= Requirement =
Could you give the data that follows again exactly, without its pictures?

= Data excerpt =
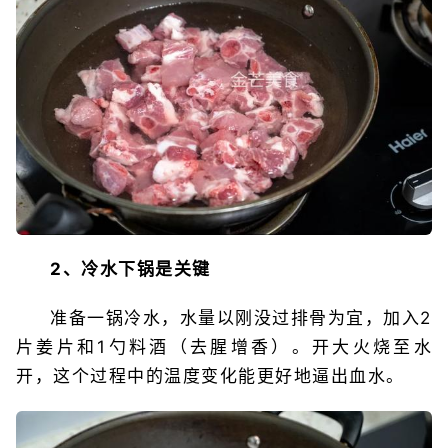
2、冷水下锅是关键
准备一锅冷水，水量以刚没过排骨为宜，加入2
片姜片和1勺料酒（去腥增香）。开大火烧至水
开，这个过程中的温度变化能更好地逼出血水。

= Expected answer =
2、冷水下锅是关键
准备一锅冷水，水量以刚没过排骨为宜，加入2
片姜片和1勺料酒（去腥增香）。开大火烧至水
开，这个过程中的温度变化能更好地逼出血水。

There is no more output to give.